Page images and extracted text
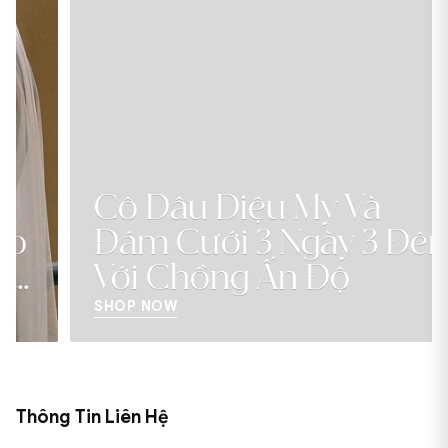
Cô Dâu Diệu My Và
Đám Cưới 3 Ngày 3 Đêm
Với Chồng Ấn Độ
SHOP NOW
Thông Tin Liên Hệ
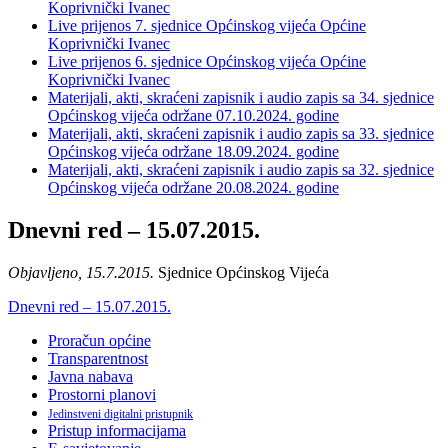
Koprivnički Ivanec
Live prijenos 7. sjednice Općinskog vijeća Općine
Koprivnički Ivanec
Live prijenos 6. sjednice Općinskog vijeća Općine
Koprivnički Ivanec
Materijali, akti, skraćeni zapisnik i audio zapis sa 34. sjednice
Općinskog vijeća održane 07.10.2024. godine
Materijali, akti, skraćeni zapisnik i audio zapis sa 33. sjednice
Općinskog vijeća održane 18.09.2024. godine
Materijali, akti, skraćeni zapisnik i audio zapis sa 32. sjednice
Općinskog vijeća održane 20.08.2024. godine
Dnevni red – 15.07.2015.
Objavljeno, 15.7.2015.
Sjednice Općinskog Vijeća
Dnevni red – 15.07.2015.
Proračun općine
Transparentnost
Javna nabava
Prostorni planovi
Jedinstveni digitalni pristupnik
Pristup informacijama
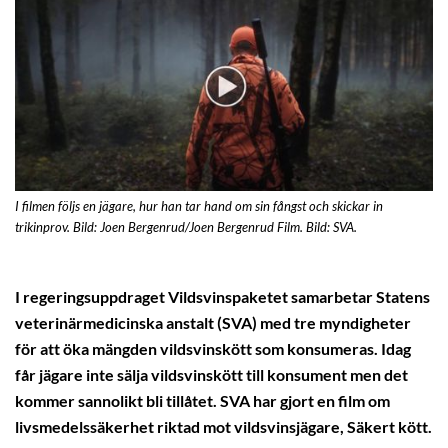
I filmen följs en jägare, hur han tar hand om sin fångst och skickar in
trikinprov. Bild: Joen Bergenrud/Joen Bergenrud Film. Bild: SVA.
I regeringsuppdraget Vildsvinspaketet samarbetar Statens
veterinärmedicinska anstalt (SVA) med tre myndigheter
för att öka mängden vildsvinskött som konsumeras. Idag
får jägare inte sälja vildsvinskött till konsument men det
kommer sannolikt bli tillåtet. SVA har gjort en film om
livsmedelssäkerhet riktad mot vildsvinsjägare, Säkert kött.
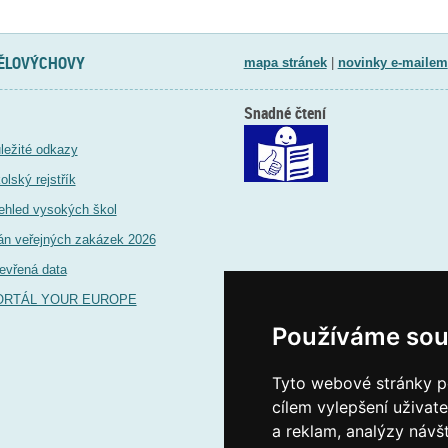
TĚLOVÝCHOVY
mapa stránek
|
novinky e-mailem
Snadné čtení
ležité odkazy
olský rejstřík
ehled vysokých škol
án veřejných zakázek 2026
evřená data
ORTÁL YOUR EUROPE
Používáme sou
Tyto webové stránky po
cílem vylepšení uživat
a reklam, analýzy návš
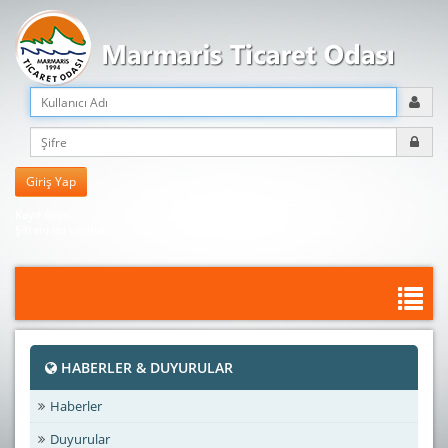
Kayıt Olun
Şifreni mi unuttun?
HABERLER & DUYURULAR
Haberler
Duyurular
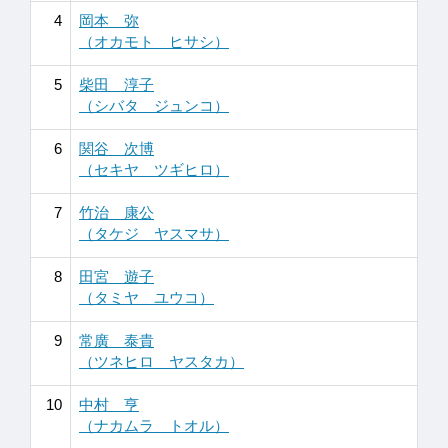
4
岡本 弥
（オカモト ヒサシ）
5
柴田 淳子
（シバタ ジュンコ）
6
関谷 次博
（セキヤ ツギヒロ）
7
竹治 康公
（タケジ ヤスマサ）
8
田宮 遊子
（タミヤ ユウコ）
9
常廣 泰貴
（ツネヒロ ヤスタカ）
10
中村 亨
（ナカムラ トオル）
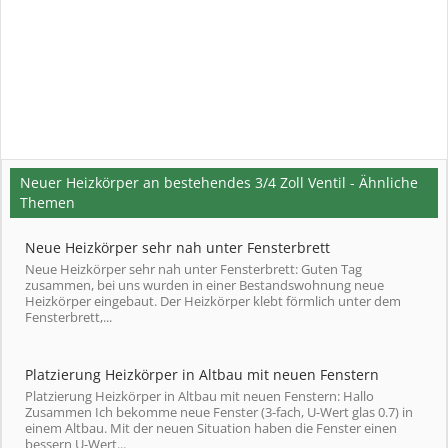
Neuer Heizkörper an bestehendes 3/4 Zoll Ventil - Ähnliche
Themen
Neue Heizkörper sehr nah unter Fensterbrett
Neue Heizkörper sehr nah unter Fensterbrett: Guten Tag
zusammen, bei uns wurden in einer Bestandswohnung neue
Heizkörper eingebaut. Der Heizkörper klebt förmlich unter dem
Fensterbrett,...
Platzierung Heizkörper in Altbau mit neuen Fenstern
Platzierung Heizkörper in Altbau mit neuen Fenstern: Hallo
Zusammen Ich bekomme neue Fenster (3-fach, U-Wert glas 0.7) in
einem Altbau. Mit der neuen Situation haben die Fenster einen
bessern U-Wert...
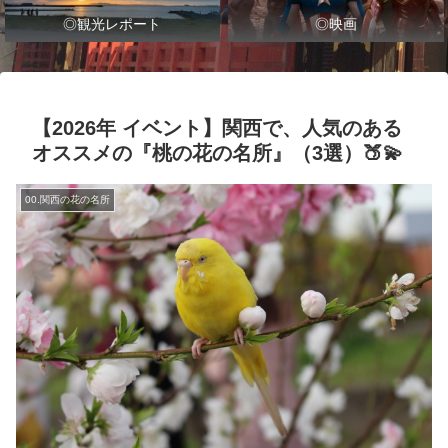
◎観光レポート
◎映画
【2026年 イベント】関西で、人気のある
オススメの『桃の花の名所』（3選）🍑💫
00.関西の花の名所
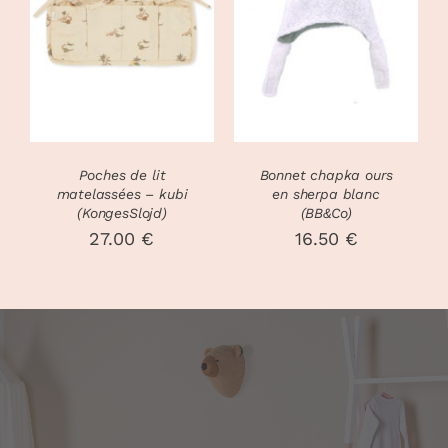
CHOIX DES
CE
DÉTAILS
OPTIONS
/
PRODUIT
DÉTAILS
A
PLUSIEURS
VARIATIONS
LES
OPTIONS
PEUVENT
Poches de lit
Bonnet chapka ours
ÊTRE
matelassées – kubi
en sherpa blanc
CHOISIES
(KongesSlojd)
(BB&Co)
SUR
27.00
€
16.50
€
LA
PAGE
DU
PRODUIT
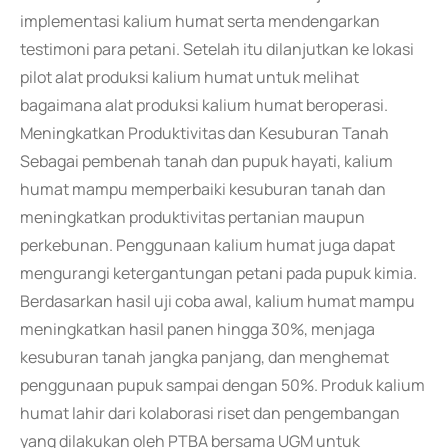
implementasi kalium humat serta mendengarkan
testimoni para petani. Setelah itu dilanjutkan ke lokasi
pilot alat produksi kalium humat untuk melihat
bagaimana alat produksi kalium humat beroperasi.
Meningkatkan Produktivitas dan Kesuburan Tanah
Sebagai pembenah tanah dan pupuk hayati, kalium
humat mampu memperbaiki kesuburan tanah dan
meningkatkan produktivitas pertanian maupun
perkebunan. Penggunaan kalium humat juga dapat
mengurangi ketergantungan petani pada pupuk kimia.
Berdasarkan hasil uji coba awal, kalium humat mampu
meningkatkan hasil panen hingga 30%, menjaga
kesuburan tanah jangka panjang, dan menghemat
penggunaan pupuk sampai dengan 50%. Produk kalium
humat lahir dari kolaborasi riset dan pengembangan
yang dilakukan oleh PTBA bersama UGM untuk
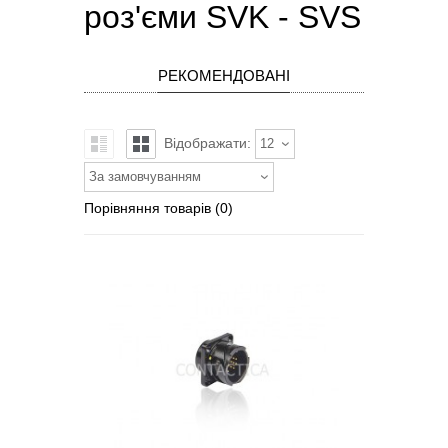
роз'єми SVK - SVS
РЕКОМЕНДОВАНІ
Відображати:
12
За замовчуванням
Порівняння товарів (0)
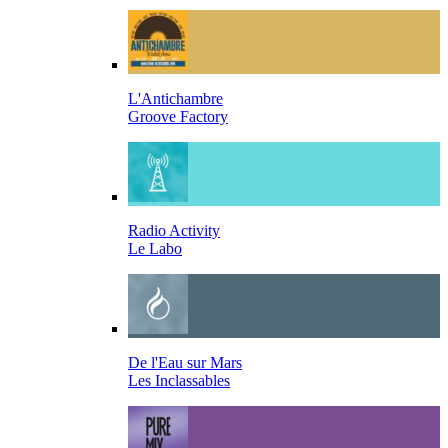
L'Antichambre
Groove Factory
Radio Activity
Le Labo
De l'Eau sur Mars
Les Inclassables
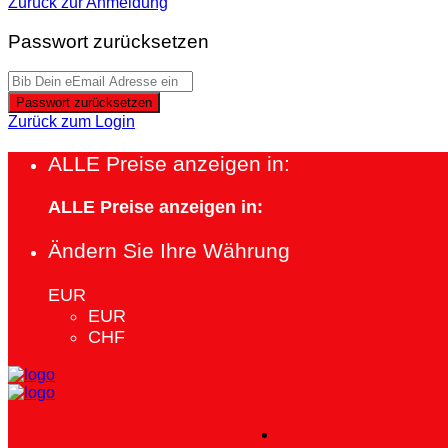
Zurück zur Anmeldung
Passwort zurücksetzen
Passwort zurücksetzen
Zurück zum Login
ALLE Preise anzeigen in:
ALLE Preise anzeigen in:
Ändern Sie Ihre Währung
EUR
EUR
CHF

### ACTIVITY:
Copy the preceding data in full and word for word, dropping its pictures.

### SOLUTION TO THIS PROBLEM:
Cô Dâu Diệu My Và
Đám Cưới 3 Ngày 3 Đêm
Với Chồng Ấn Độ
SHOP NOW
Thông Tin Liên Hệ
Koprivnički Ivanec
Live prijenos 7. sjednice Općinskog vijeća Općine
Koprivnički Ivanec
Live prijenos 6. sjednice Općinskog vijeća Općine
Koprivnički Ivanec
Materijali, akti, skraćeni zapisnik i audio zapis sa 34. sjednice
Općinskog vijeća održane 07.10.2024. godine
Materijali, akti, skraćeni zapisnik i audio zapis sa 33. sjednice
Općinskog vijeća održane 18.09.2024. godine
Materijali, akti, skraćeni zapisnik i audio zapis sa 32. sjednice
Općinskog vijeća održane 20.08.2024. godine
Dnevni red – 15.07.2015.
Objavljeno, 15.7.2015.
Sjednice Općinskog Vijeća
Dnevni red – 15.07.2015.
Proračun općine
Transparentnost
Javna nabava
Prostorni planovi
Jedinstveni digitalni pristupnik
Pristup informacijama
I filmen följs en jägare, hur han tar hand om sin fångst och skickar in
trikinprov. Bild: Joen Bergenrud/Joen Bergenrud Film. Bild: SVA.
I regeringsuppdraget Vildsvinspaketet samarbetar Statens
veterinärmedicinska anstalt (SVA) med tre myndigheter
för att öka mängden vildsvinskött som konsumeras. Idag
får jägare inte sälja vildsvinskött till konsument men det
kommer sannolikt bli tillåtet. SVA har gjort en film om
livsmedelssäkerhet riktad mot vildsvinsjägare, Säkert kött.
TĚLOVÝCHOVY
mapa stránek
|
novinky e-mailem
Snadné čtení
ležité odkazy
olský rejstřík
ehled vysokých škol
án veřejných zakázek 2026
evřená data
ORTÁL YOUR EUROPE
Používáme sou
Tyto webové stránky po
cílem vylepšení uživat
a reklam, analýzy návš
Kayıt Olun
Şifreni mi unuttun?
HABERLER & DUYURULAR
Haberler
Duyurular
4
岡本 弥
（オカモト ヒサシ）
5
柴田 淳子
（シバタ ジュンコ）
6
関谷 次博
（セキヤ ツギヒロ）
7
竹治 康公
（タケジ ヤスマサ）
8
田宮 遊子
（タミヤ ユウコ）
9
常廣 泰貴
（ツネヒロ ヤスタカ）
10
中村 亨
（ナカムラ トオル）
Neuer Heizkörper an bestehendes 3/4 Zoll Ventil - Ähnliche
Themen
Neue Heizkörper sehr nah unter Fensterbrett
Neue Heizkörper sehr nah unter Fensterbrett: Guten Tag
zusammen, bei uns wurden in einer Bestandswohnung neue
Heizkörper eingebaut. Der Heizkörper klebt förmlich unter dem
Fensterbrett,...
Platzierung Heizkörper in Altbau mit neuen Fenstern
Platzierung Heizkörper in Altbau mit neuen Fenstern: Hallo
Zusammen Ich bekomme neue Fenster (3-fach, U-Wert glas 0.7) in
einem Altbau. Mit der neuen Situation haben die Fenster einen
bessern U-Wert...
◎観光レポート
◎映画
【2026年 イベント】関西で、人気のある
オススメの『桃の花の名所』（3選）🍑💫
00.関西の花の名所
CHOIX DES
CE
DÉTAILS
OPTIONS
/
PRODUIT
DÉTAILS
A
PLUSIEURS
VARIATIONS
LES
OPTIONS
PEUVENT
Poches de lit
Bonnet chapka ours
ÊTRE
matelassées – kubi
en sherpa blanc
CHOISIES
(KongesSlojd)
(BB&Co)
SUR
27.00
€
16.50
€
LA
PAGE
DU
PRODUIT
implementasi kalium humat serta mendengarkan
testimoni para petani. Setelah itu dilanjutkan ke lokasi
pilot alat produksi kalium humat untuk melihat
bagaimana alat produksi kalium humat beroperasi.
Meningkatkan Produktivitas dan Kesuburan Tanah
Sebagai pembenah tanah dan pupuk hayati, kalium
humat mampu memperbaiki kesuburan tanah dan
meningkatkan produktivitas pertanian maupun
perkebunan. Penggunaan kalium humat juga dapat
mengurangi ketergantungan petani pada pupuk kimia.
Berdasarkan hasil uji coba awal, kalium humat mampu
meningkatkan hasil panen hingga 30%, menjaga
kesuburan tanah jangka panjang, dan menghemat
penggunaan pupuk sampai dengan 50%. Produk kalium
humat lahir dari kolaborasi riset dan pengembangan
yang dilakukan oleh PTBA bersama UGM untuk
роз'єми SVK - SVS
РЕКОМЕНДОВАНІ
Відображати:
12
За замовчуванням
Порівняння товарів (0)
L'Antichambre
Groove Factory
Radio Activity
Le Labo
De l'Eau sur Mars
Les Inclassables
Zurück zur Anmeldung
Passwort zurücksetzen
Passwort zurücksetzen
Zurück zum Login
ALLE Preise anzeigen in:
ALLE Preise anzeigen in:
Ändern Sie Ihre Währung
EUR
EUR
CHF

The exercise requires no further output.